The event, funded in part by a Substance Abuse and Mental Health Services Administration Community Talk Grant, will offer childcare and Spanish translation services.

During their meeting, members of Tualatin Together walked to the Tualatin Police Department to safely dispose of unused prescription drugs that were sitting in their medicine cabinets — heeding Wallace’s advice.

“If you have prescription drugs in your house, get rid of them now if you aren’t actively using them for acute pain,” Wallace said.

Because heroin is an opioid — in the same family as commonly prescribed pain medications such as codeine — addiction often begins when prescribed drugs are abused or stolen from other family members.

Most first-time opioid users find drugs in a family member’s or friend’s medicine cabinet.

Community effort

As a coalition, Tualatin Together brings together counselors, student resource officers and parents committed to reducing drug usage in schools.

Tualatin Together surveys students to be aware of evolving problems. While 20 years ago, programming might have focused on cigarette use, today the focus is on marijuana, alcohol and, increasingly, prescription drug abuse.

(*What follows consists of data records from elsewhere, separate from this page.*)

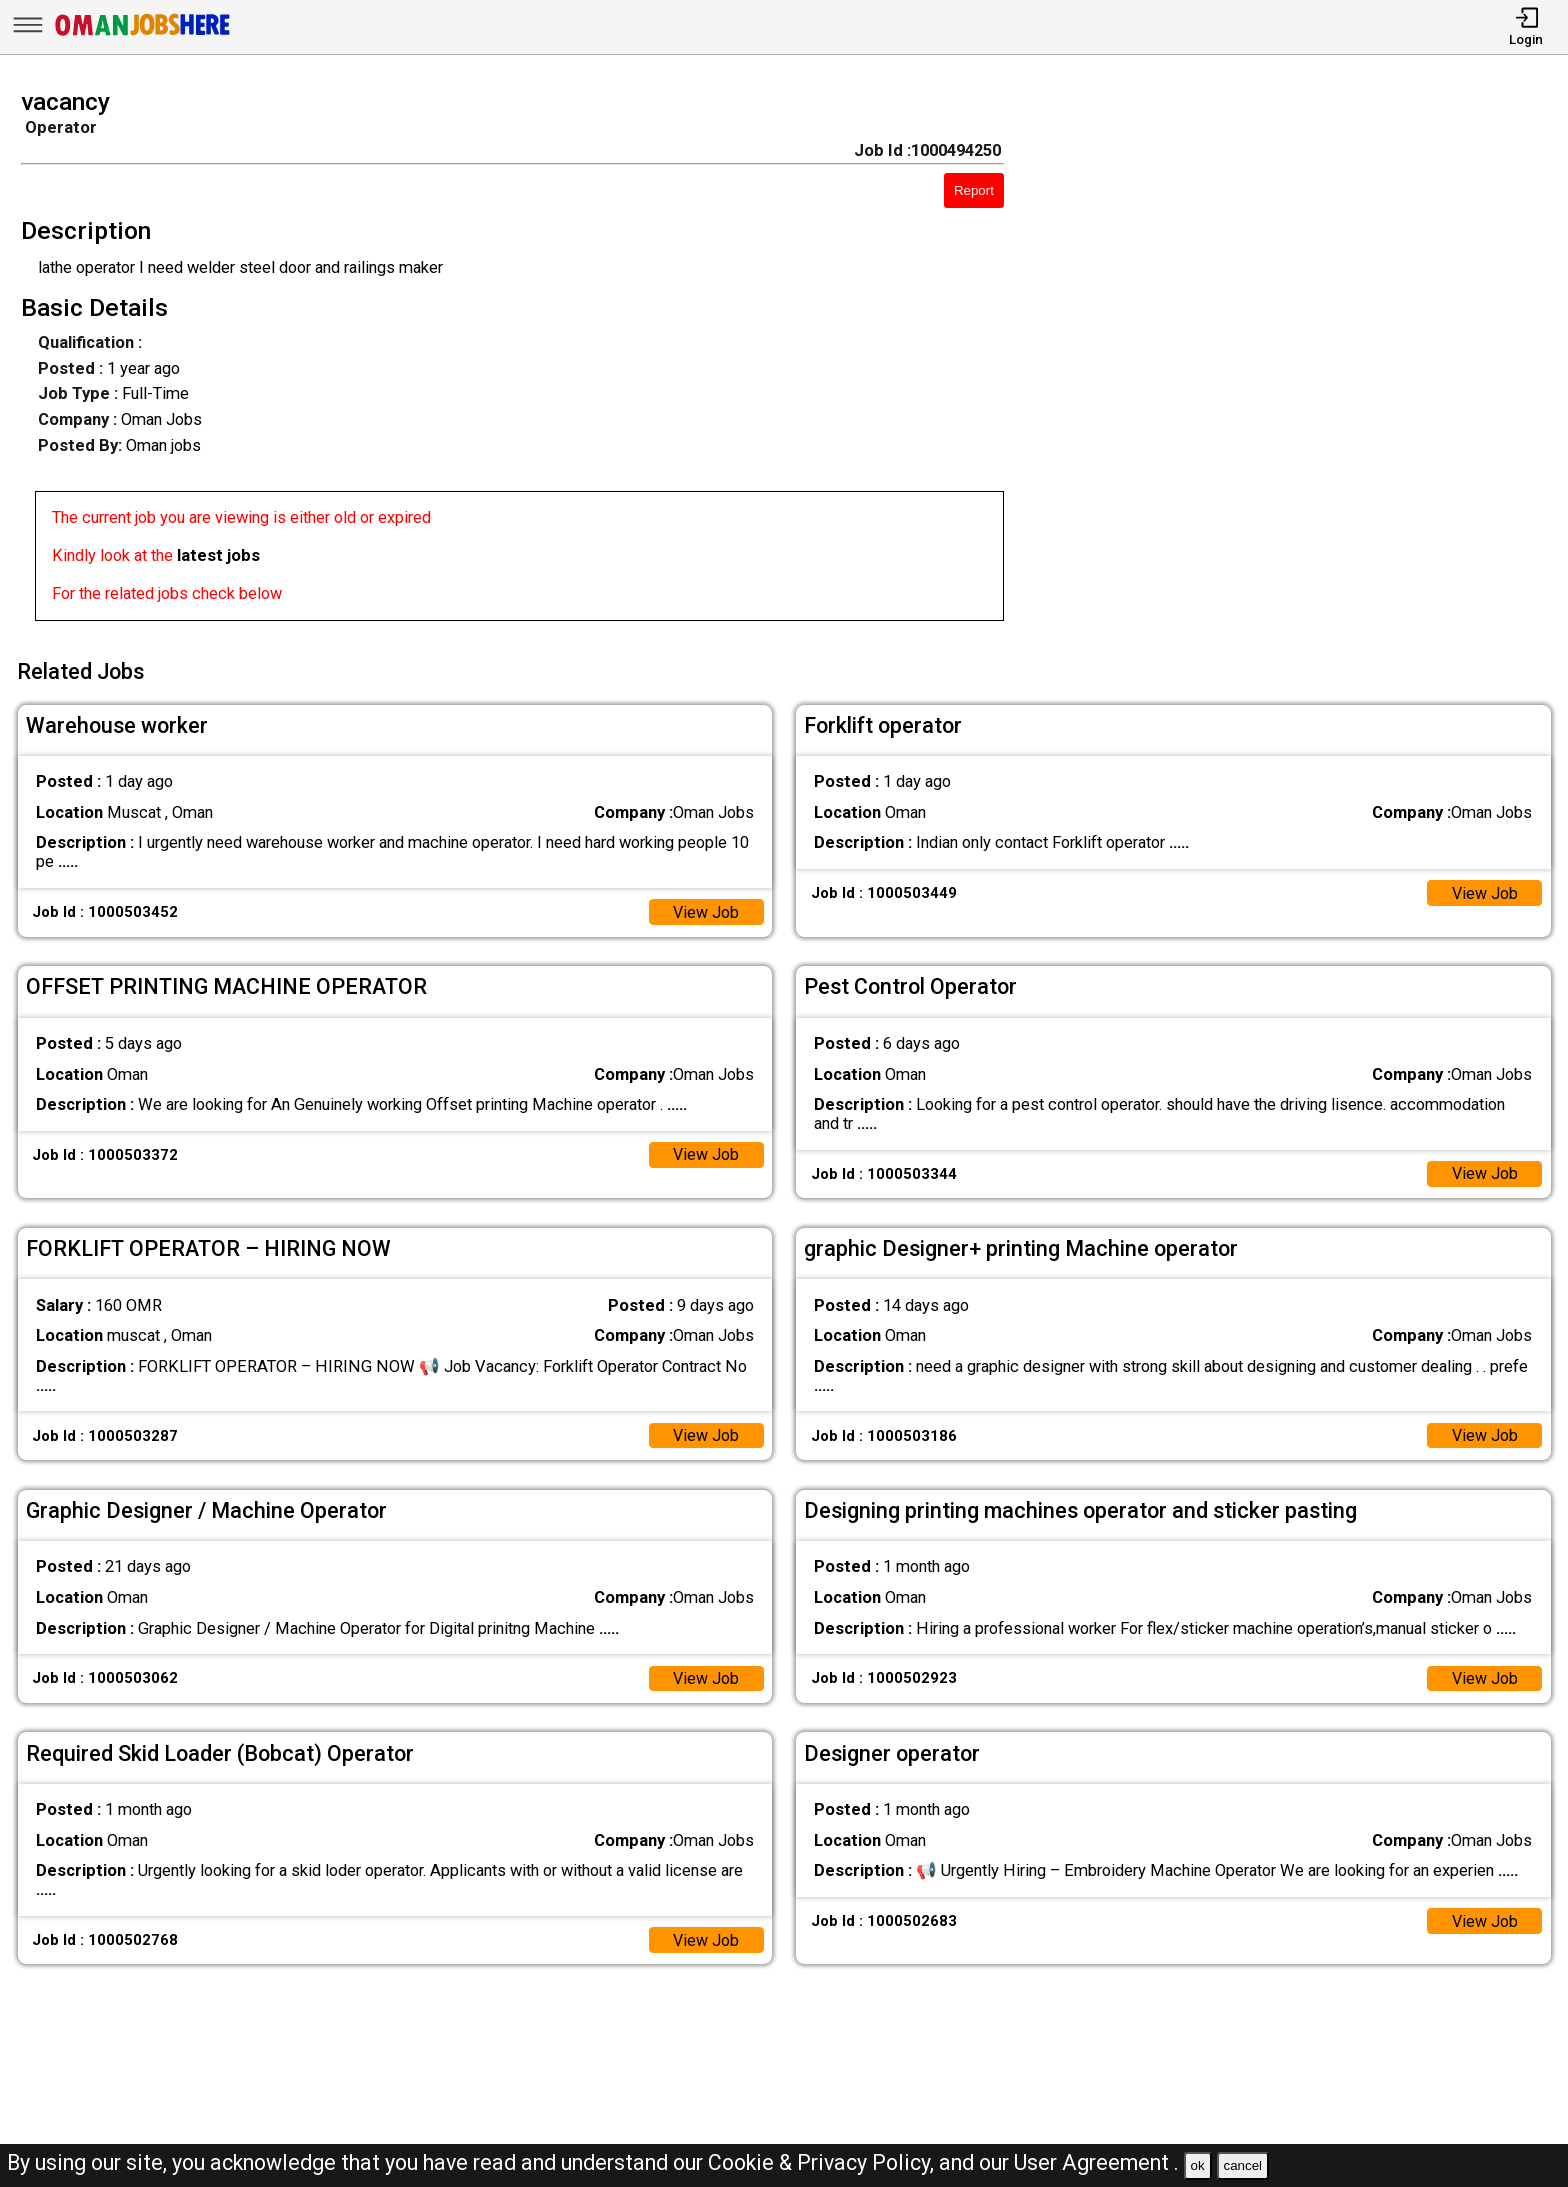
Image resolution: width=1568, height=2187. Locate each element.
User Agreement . (1096, 2162)
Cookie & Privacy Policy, (823, 2162)
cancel (1242, 2165)
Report (974, 190)
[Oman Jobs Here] (143, 34)
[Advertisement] (1306, 361)
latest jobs (218, 555)
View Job (705, 909)
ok (1198, 2165)
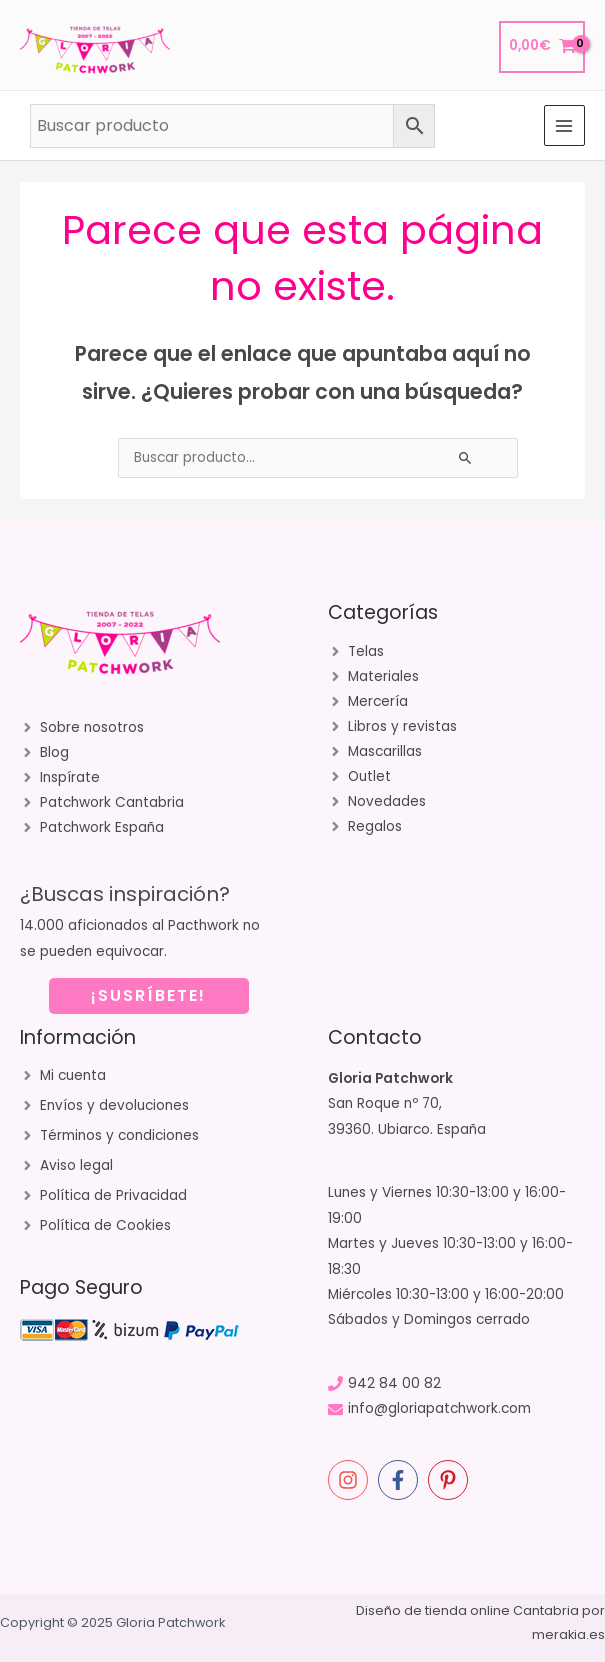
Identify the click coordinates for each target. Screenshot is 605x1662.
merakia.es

Through StandUp Tualatin, students pledge to be drug-free and build a drug-free culture.

“It’s amazing how much the culture around it is transforming. They’re the culture changers,” said Hillier.

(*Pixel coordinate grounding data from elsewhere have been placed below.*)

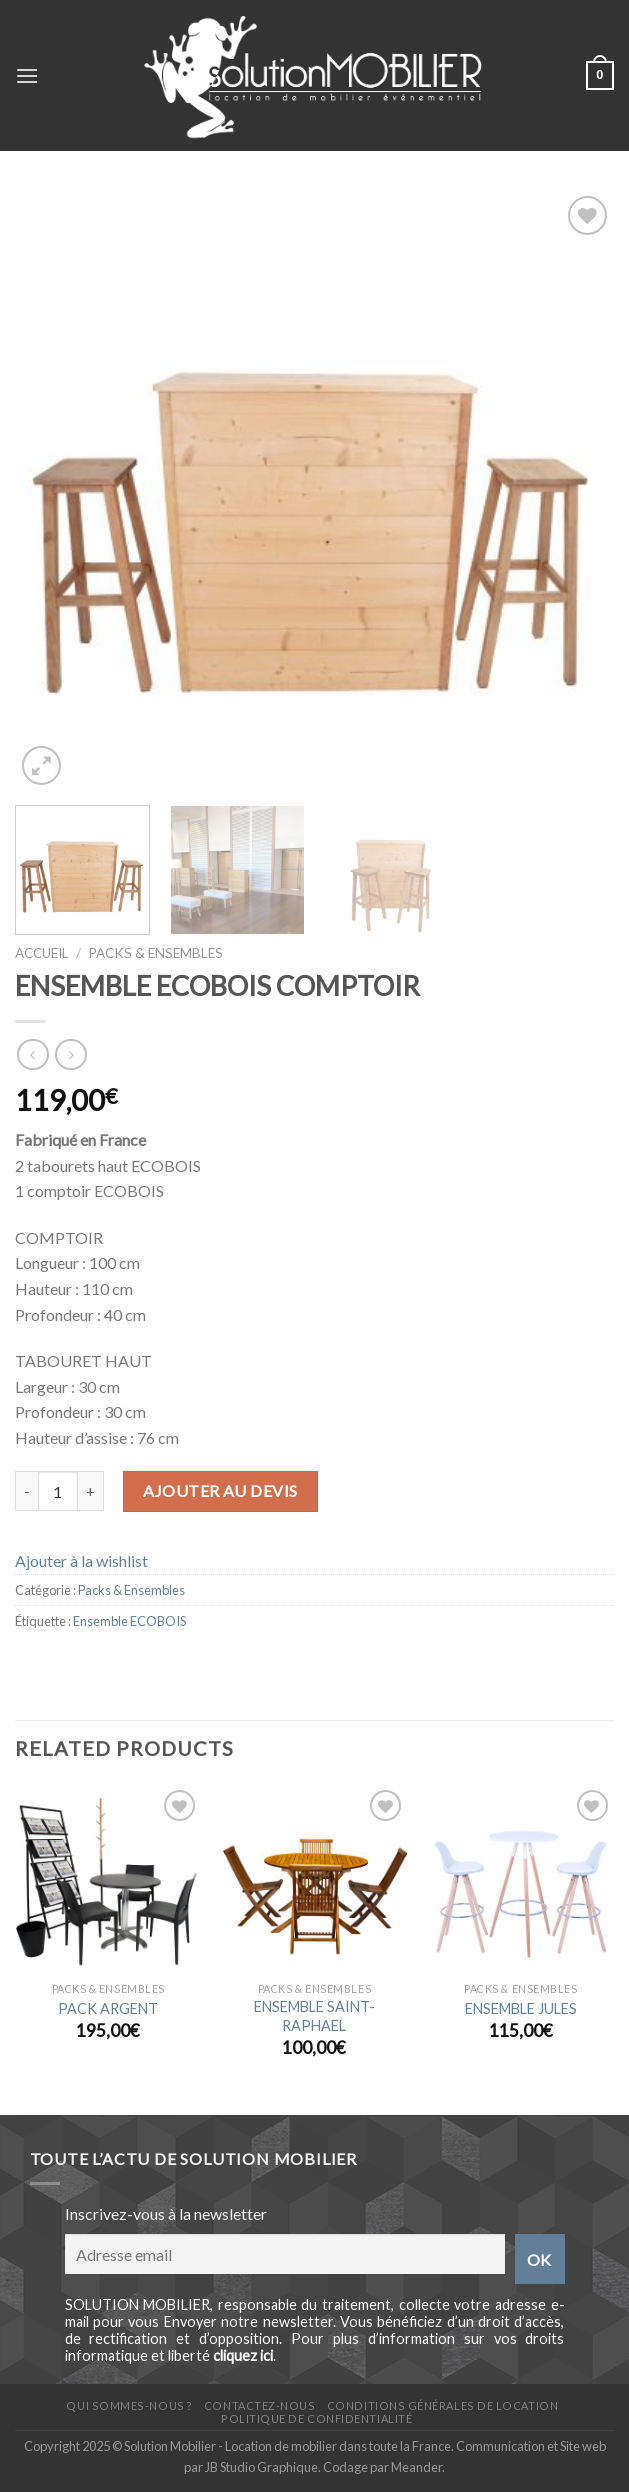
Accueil (42, 953)
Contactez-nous (260, 2405)
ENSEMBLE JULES (521, 2008)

Members talked about a momentum shift taking place at the high school level. StandUp Tualatin began with four or five members. Today, more than 40 students at Tualatin High School are committed club members.

Tuesday’s meeting was part of a series of discussions about different drug and alcohol-related epidemics. During prior public meetings this year, Tualatin Together members discussed vaping and marijuana edibles.

Parents discussed ways to address deeper-rooted reasons why some teens are drawn to drugs, ranging from genetics to academic and athletic pressure to feeling uncomfortable in their own skin.

Many shared personal stories of coping with a family member’s addiction.

“I’m living it right now,” said board member Angela Pettit. “Because my sons have both struggled with addiction.”

Pettit said the experience has taught her that early intervention and boundary-setting is crucial.

“It’s about really taking a stand to keep them drug- and alcohol-free in high school,” she said. “And I think people are gaining more awareness now.”